Трудной была жизнь у замполита, трудной, но потому и счастливой. Зато теперь, имея богатейший запас пережитого, впитанного сердцем, она легко понимает каждого человека в полковой семье. Это очень важно для политработника. Хорошо и другое: тот климат дружбы, в котором живет полк, естествен. О нем не думают, а тем более не говорят: это сродни воздуху, которым дышишь, не думая о нем, но без которого нет жизни. За этим — кропотливая, каждодневная работа и забота политсостава полка, командиров. Все заметить, все предусмотреть, чтобы никаких обид, недоговорок, разладов. Ведь дружба — прежде всего безграничная вера друг в друга, понимание с полуслова. А в бою без полного доверия нельзя. Это напряжение не только всех знаний и умений, но и душевных сил. Потому-то и дружат девушки со всей беззаветностью и преданностью, что проверена их дружба самой высокой мерой!
Вместе, боевой парой летают ведущая Ира Олькова — порывистая, звонкая, как песня жаворонка, — и ведомая Валя Гвоздикова — яркая, статная, веселая. Обе — отличные летчицы. В какие бы переделки ни попадала эта пара, как бы ни были сложны условия полета, всегда боевая задача решалась успешно. Словно две птицы, стремительные, ловкие, возвращались они на аэродром, докладывали спокойно: «Задание выполнено». Обе девушки до войны окончили аэроклуб: Ира — в Свердловске, Валя — в Пятигорске. Ира работала инструктором в родном аэроклубе, обучила летному мастерству немало отважных летчиков-парней, которые сражаются сейчас на фронте. Валя Гвоздикова после аэроклуба окончила Херсонскую авиашколу, работала инструктором в Москве, в аэроклубе Кировского района. Немалый налет имели подруги до войны.

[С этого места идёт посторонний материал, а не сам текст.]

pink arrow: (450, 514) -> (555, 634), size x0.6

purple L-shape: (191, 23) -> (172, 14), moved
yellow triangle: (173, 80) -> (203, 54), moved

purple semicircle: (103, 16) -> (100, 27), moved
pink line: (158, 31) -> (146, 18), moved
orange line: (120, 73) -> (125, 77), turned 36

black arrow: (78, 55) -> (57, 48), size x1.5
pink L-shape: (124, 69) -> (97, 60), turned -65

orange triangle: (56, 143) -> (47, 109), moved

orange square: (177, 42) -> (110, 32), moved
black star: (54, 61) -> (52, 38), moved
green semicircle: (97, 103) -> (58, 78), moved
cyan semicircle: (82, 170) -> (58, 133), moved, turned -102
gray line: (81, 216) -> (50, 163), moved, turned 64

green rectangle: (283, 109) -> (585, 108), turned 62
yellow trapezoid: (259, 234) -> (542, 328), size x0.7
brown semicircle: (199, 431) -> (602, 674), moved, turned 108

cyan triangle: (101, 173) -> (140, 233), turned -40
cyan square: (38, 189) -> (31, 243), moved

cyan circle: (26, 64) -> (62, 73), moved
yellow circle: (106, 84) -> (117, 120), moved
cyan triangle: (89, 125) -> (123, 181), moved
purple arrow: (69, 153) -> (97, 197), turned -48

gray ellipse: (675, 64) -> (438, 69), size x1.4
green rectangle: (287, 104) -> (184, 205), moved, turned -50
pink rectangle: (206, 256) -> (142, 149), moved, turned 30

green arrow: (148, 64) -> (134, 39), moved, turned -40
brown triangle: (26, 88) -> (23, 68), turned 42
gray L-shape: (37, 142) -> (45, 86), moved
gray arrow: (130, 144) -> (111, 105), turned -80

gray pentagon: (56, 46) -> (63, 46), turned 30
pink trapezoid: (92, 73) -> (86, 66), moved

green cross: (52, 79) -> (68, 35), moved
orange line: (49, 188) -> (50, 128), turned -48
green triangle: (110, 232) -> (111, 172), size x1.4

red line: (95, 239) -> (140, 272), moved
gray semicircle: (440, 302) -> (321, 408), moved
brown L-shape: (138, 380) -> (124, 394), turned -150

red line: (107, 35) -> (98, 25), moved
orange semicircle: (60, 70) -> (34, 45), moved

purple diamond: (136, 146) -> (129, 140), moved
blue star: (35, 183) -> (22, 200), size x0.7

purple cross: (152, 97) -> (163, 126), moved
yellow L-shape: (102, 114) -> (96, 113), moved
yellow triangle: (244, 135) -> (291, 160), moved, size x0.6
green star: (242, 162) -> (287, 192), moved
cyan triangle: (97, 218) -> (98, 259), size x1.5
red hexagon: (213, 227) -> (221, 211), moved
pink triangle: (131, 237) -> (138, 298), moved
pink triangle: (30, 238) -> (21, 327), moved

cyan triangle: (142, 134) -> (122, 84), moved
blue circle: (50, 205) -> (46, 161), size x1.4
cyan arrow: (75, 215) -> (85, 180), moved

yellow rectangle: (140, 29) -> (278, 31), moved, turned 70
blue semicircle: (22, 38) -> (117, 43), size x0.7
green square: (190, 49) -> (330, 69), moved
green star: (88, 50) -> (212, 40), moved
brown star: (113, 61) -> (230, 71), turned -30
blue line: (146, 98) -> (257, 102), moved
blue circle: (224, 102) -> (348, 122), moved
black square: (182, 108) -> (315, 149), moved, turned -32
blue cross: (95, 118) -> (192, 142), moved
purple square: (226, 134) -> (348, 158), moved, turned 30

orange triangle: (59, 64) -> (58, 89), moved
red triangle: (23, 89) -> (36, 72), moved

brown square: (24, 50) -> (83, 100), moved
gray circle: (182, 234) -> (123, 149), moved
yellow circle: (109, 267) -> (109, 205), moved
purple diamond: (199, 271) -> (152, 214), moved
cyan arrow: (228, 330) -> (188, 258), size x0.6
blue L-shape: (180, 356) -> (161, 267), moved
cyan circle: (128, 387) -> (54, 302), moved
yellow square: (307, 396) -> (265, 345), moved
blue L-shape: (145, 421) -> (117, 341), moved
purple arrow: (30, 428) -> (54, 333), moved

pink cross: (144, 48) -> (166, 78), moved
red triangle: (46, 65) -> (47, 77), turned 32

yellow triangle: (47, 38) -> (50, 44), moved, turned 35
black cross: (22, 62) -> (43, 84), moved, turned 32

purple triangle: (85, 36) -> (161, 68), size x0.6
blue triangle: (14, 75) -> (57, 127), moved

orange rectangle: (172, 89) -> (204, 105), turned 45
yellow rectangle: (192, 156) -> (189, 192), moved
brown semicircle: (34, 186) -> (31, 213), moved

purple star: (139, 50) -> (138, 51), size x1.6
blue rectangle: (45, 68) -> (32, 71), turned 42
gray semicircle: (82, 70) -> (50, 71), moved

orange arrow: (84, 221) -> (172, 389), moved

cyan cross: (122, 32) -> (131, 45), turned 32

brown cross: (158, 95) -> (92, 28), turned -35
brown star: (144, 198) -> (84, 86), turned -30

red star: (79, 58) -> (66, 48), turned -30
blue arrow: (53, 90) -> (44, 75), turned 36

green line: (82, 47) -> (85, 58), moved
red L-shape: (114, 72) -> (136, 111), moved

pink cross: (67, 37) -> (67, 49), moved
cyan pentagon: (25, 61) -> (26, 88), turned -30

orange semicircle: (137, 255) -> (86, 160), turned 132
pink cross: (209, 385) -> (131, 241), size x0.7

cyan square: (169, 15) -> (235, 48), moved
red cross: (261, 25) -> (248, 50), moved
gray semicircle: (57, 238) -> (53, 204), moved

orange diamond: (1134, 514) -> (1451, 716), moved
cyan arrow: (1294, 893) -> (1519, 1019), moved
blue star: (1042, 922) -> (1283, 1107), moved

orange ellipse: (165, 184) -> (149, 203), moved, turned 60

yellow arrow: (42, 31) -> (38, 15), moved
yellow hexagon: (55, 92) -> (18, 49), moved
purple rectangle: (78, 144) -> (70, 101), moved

…Замполит видит и строгое («Все равно не уговорите!») лицо Зины Соломатиной:
— Я только с Машей Кузнецовой полечу. Она мне в воздухе всем своим существом помогает!
Ну что с ними поделаешь! Они всегда вместе — и на земле, и в воздухе: Маша — ведущая, Зина — ведомая. Они настолько сдружились, что понимали друг друга в полете так, словно один человек ведет на врага два краснозвездных «яка».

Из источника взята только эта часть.